House Ethics panel investigating Matt Gaetz sex and drug claims now eyeing new allegations
Florida Representative Matt Gaetz may not be facing charges from the Department of Justice, but he’s still in hot water with the House’s internal ethics watchdog when it comes to lurid accusations that have dogged him for years.
In an unusual press release, the House Ethics Committee confirmed that it was closing its probe into claims that Gaetz, a three-term congressman representing the Sunshine State’s first district, had showed colleagues pornographic materials while on the House floor, taken bribes, misused Florida identification records and stolen from campaign donors by using campaign funds on himself.
But the evenly-split, bipartisan panel — which has been investigating allegations against Gaetz since 2021 but paused the probe until the Department of Justice’s announcement last year that he would not face charges in a long-running investigation into sex trafficking allegations against him — also said its review of evidence had uncovered more claims against the self-described “firebrand” that warrant further investigative work.
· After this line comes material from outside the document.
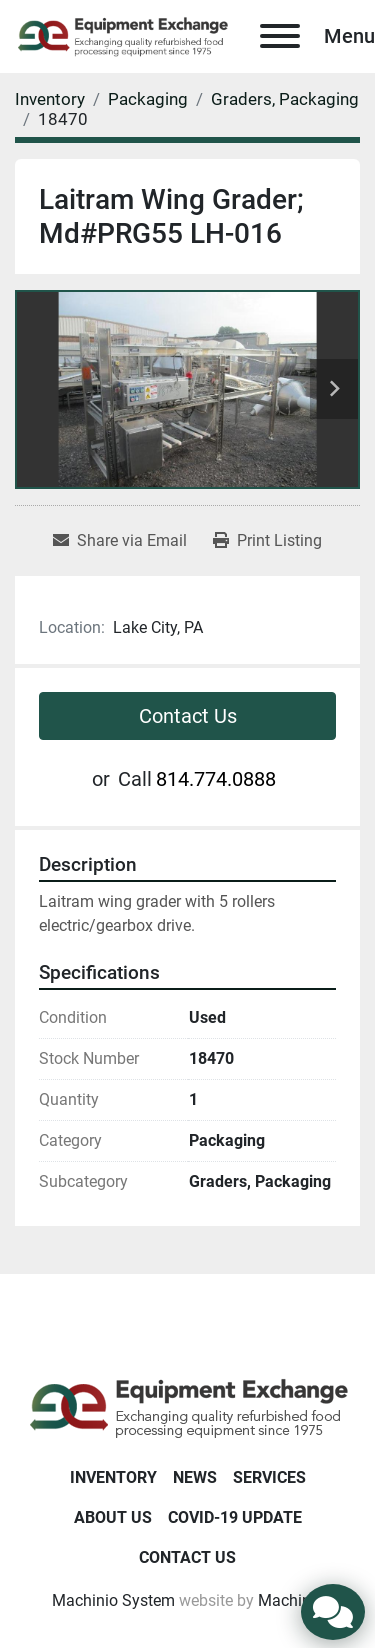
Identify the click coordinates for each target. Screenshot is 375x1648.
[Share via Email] (120, 541)
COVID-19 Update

“Notwithstanding the difficulty in obtaining relevant information from Representative Gaetz and others, the Committee has spoken with more than a dozen witnesses, issued 25 subpoenas, and reviewed thousands of pages of documents in this matter. Based on its review to date, the Committee has determined that certain of the allegations merit continued review. During the course of its investigation, the Committee has also identified additional allegations that merit review,” the committee said.
The panel also revealed that it is continuing to investigate whether Gaetz “engaged in sexual misconduct and illicit drug use, accepted improper gifts, dispensed special privileges and favors to individuals with whom he had a personal relationship, and sought to obstruct government investigations of his conduct.”
Gaetz has long denied any wrongdoing in the various probes into his conduct, and on Monday accused the panel of “opening new frivolous investigations” into him to “avoid the obvious fact” that all investigations into his conduct will lead to him being exonorated.
He also accused the panel of prolonging the probes into him at the behest of former House Speaker Kevin McCarthy, who retired from Congress last year and has not been a member of the House for roughly six months.
“This is Soviet. Kevin McCarthy showed them the man, and they are now trying to find the crime. I work for Northwest Floridians who won’t be swayed by this nonsense and McCarthy and his goons know it,” he said.
For his part, McCarthy has said on multiple occasions that Gaetz’s displeasure with the long-running ethics probe, which was not actually under his control as House Speaker because the ethics panel operates independently, was the reason behind Gaetz’s decision to force the October 2023 House vote that led to McCarthy becoming the first House speaker to be ousted from his position mid-Congress.
The most serious allegations against Gaetz date back to 2020 and arose during a federal probe which also ensnared a then-friend and ally of the congressman, Joel Greenberg.
Greenberg, who pleaded guilty to federal charges including sex trafficking in 2021, reportedly told investigators that he witnessed Gaetz have sexual relations with an underage female who Greenberg had recruited online.
According to The New York Times, Greenberg and Gaetz used online payment apps such as Venmo to pay the women for sexual encounters that took place in 2019 and 2020. But Gaetz has denied the allegations and says the payments were to “ex-girlfriends.”
Last year, the Justice Department closed the probe into Gaetz, but Greenberg, the former Seminole County, Florida, tax collector who is serving an 11-year prison sentence, has reportedly been cooperating with House Ethics Committee investigators and has given evidence as part of the committee’s investigation into his former friend.